DATA EXTRACT START
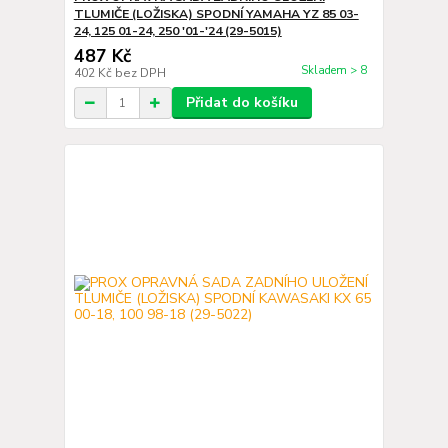
TLUMIČE (LOŽISKA) SPODNÍ YAMAHA YZ 85 03-
24, 125 01-24, 250 '01-'24 (29-5015)
487 Kč
Skladem > 8
402 Kč
bez DPH
Přidat do košíku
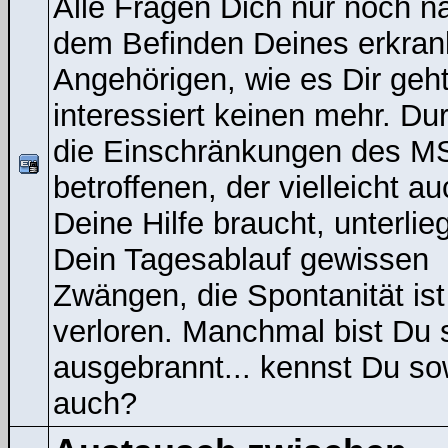
Alle Fragen Dich nur noch n
dem Befinden Deines erkran
Angehörigen, wie es Dir geht
interessiert keinen mehr. Du
die Einschränkungen des M
betroffenen, der vielleicht a
Deine Hilfe braucht, unterlieg
Dein Tagesablauf gewissen
Zwängen, die Spontanität ist
verloren. Manchmal bist Du 
ausgebrannt... kennst Du s
auch?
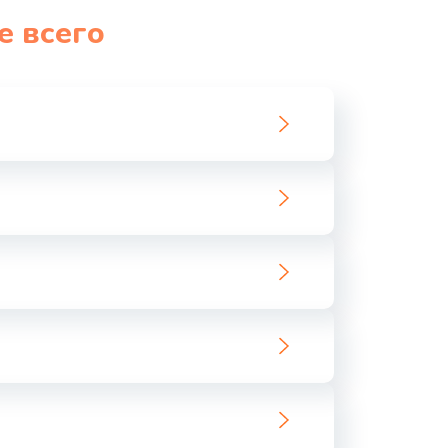
е всего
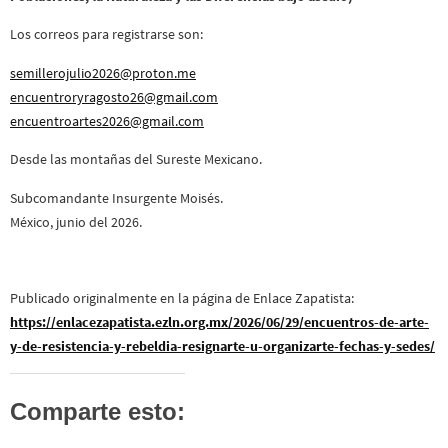
Los correos para registrarse son:
semillerojulio2026@proton.me
encuentroryragosto26@gmail.com
encuentroartes2026@gmail.com
Desde las montañas del Sureste Mexicano.
Subcomandante Insurgente Moisés.
México, junio del 2026.
Publicado originalmente en la página de Enlace Zapatista:
https://enlacezapatista.ezln.org.mx/2026/06/29/encuentros-de-arte-
y-de-resistencia-y-rebeldia-resignarte-u-organizarte-fechas-y-sedes/
Comparte esto:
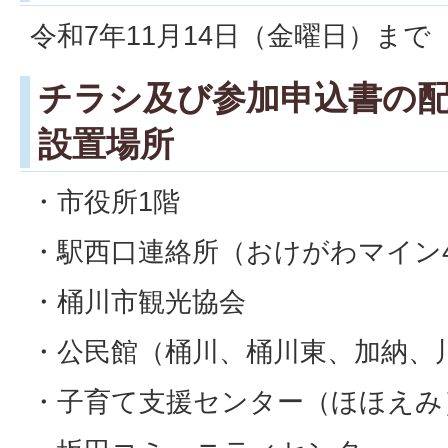
令和7年11月14日（金曜日）まで
チラシ及び参加申込書の
設置場所
・市役所1階
・駅西口連絡所（おけがわマイン
・桶川市観光協会
・公民館（桶川、桶川東、加納、
・子育て支援センター（ほほえみ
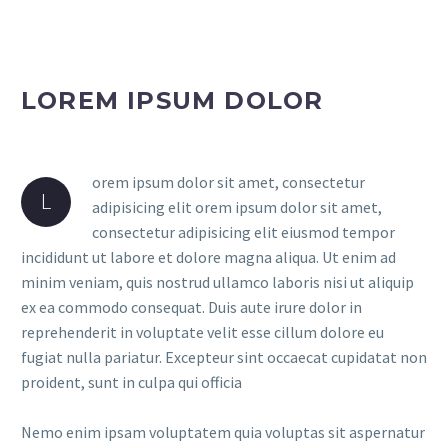
LOREM IPSUM DOLOR
orem ipsum dolor sit amet, consectetur
L
adipisicing elit orem ipsum dolor sit amet,
consectetur adipisicing elit eiusmod tempor
incididunt ut labore et dolore magna aliqua. Ut enim ad
minim veniam, quis nostrud ullamco laboris nisi ut aliquip
ex ea commodo consequat. Duis aute irure dolor in
reprehenderit in voluptate velit esse cillum dolore eu
fugiat nulla pariatur. Excepteur sint occaecat cupidatat non
proident, sunt in culpa qui officia
Nemo enim ipsam voluptatem quia voluptas sit aspernatur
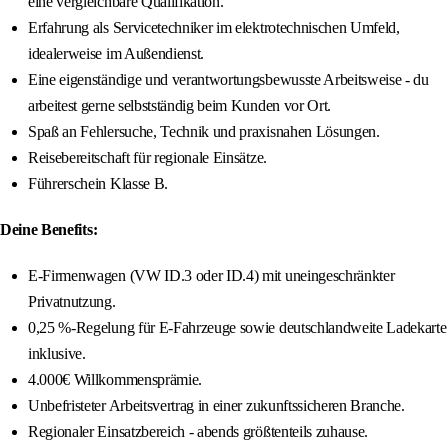
eine vergleichbare Qualifikation.
Erfahrung als Servicetechniker im elektrotechnischen Umfeld,
idealerweise im Außendienst.
Eine eigenständige und verantwortungsbewusste Arbeitsweise - du
arbeitest gerne selbstständig beim Kunden vor Ort.
Spaß an Fehlersuche, Technik und praxisnahen Lösungen.
Reisebereitschaft für regionale Einsätze.
Führerschein Klasse B.
Deine Benefits:
E-Firmenwagen (VW ID.3 oder ID.4) mit uneingeschränkter
Privatnutzung.
0,25 %-Regelung für E-Fahrzeuge sowie deutschlandweite Ladekarte
inklusive.
4.000€ Willkommensprämie.
Unbefristeter Arbeitsvertrag in einer zukunftssicheren Branche.
Regionaler Einsatzbereich - abends größtenteils zuhause.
DATA EXTRACT END
■ **WHAT IS REQUIRED**:
All that should be printed is the run of lines above from the one with "dem Befinden Deines erkran" through the one with "E-Firmenwagen (VW ID.3", both included, exactly as given, with pictures left out.

■ **OUTPUT FOR THIS EXERCISE**:
dem Befinden Deines erkran
Angehörigen, wie es Dir geht
interessiert keinen mehr. Du
die Einschränkungen des M
betroffenen, der vielleicht a
Deine Hilfe braucht, unterlieg
Dein Tagesablauf gewissen
Zwängen, die Spontanität ist
verloren. Manchmal bist Du 
ausgebrannt... kennst Du s
auch?
е всего
Los correos para registrarse son:
semillerojulio2026@proton.me
encuentroryragosto26@gmail.com
encuentroartes2026@gmail.com
Desde las montañas del Sureste Mexicano.
Subcomandante Insurgente Moisés.
México, junio del 2026.
Publicado originalmente en la página de Enlace Zapatista:
https://enlacezapatista.ezln.org.mx/2026/06/29/encuentros-de-arte-
y-de-resistencia-y-rebeldia-resignarte-u-organizarte-fechas-y-sedes/
Comparte esto:
令和7年11月14日（金曜日）まで
チラシ及び参加申込書の
設置場所
・市役所1階
・駅西口連絡所（おけがわマイン
・桶川市観光協会
・公民館（桶川、桶川東、加納、
・子育て支援センター（ほほえみ
LOREM IPSUM DOLOR
orem ipsum dolor sit amet, consectetur
L
adipisicing elit orem ipsum dolor sit amet,
consectetur adipisicing elit eiusmod tempor
incididunt ut labore et dolore magna aliqua. Ut enim ad
minim veniam, quis nostrud ullamco laboris nisi ut aliquip
ex ea commodo consequat. Duis aute irure dolor in
reprehenderit in voluptate velit esse cillum dolore eu
fugiat nulla pariatur. Excepteur sint occaecat cupidatat non
proident, sunt in culpa qui officia
Nemo enim ipsam voluptatem quia voluptas sit aspernatur
eine vergleichbare Qualifikation.
Erfahrung als Servicetechniker im elektrotechnischen Umfeld,
idealerweise im Außendienst.
Eine eigenständige und verantwortungsbewusste Arbeitsweise - du
arbeitest gerne selbstständig beim Kunden vor Ort.
Spaß an Fehlersuche, Technik und praxisnahen Lösungen.
Reisebereitschaft für regionale Einsätze.
Führerschein Klasse B.
Deine Benefits:
E-Firmenwagen (VW ID.3 oder ID.4) mit uneingeschränkter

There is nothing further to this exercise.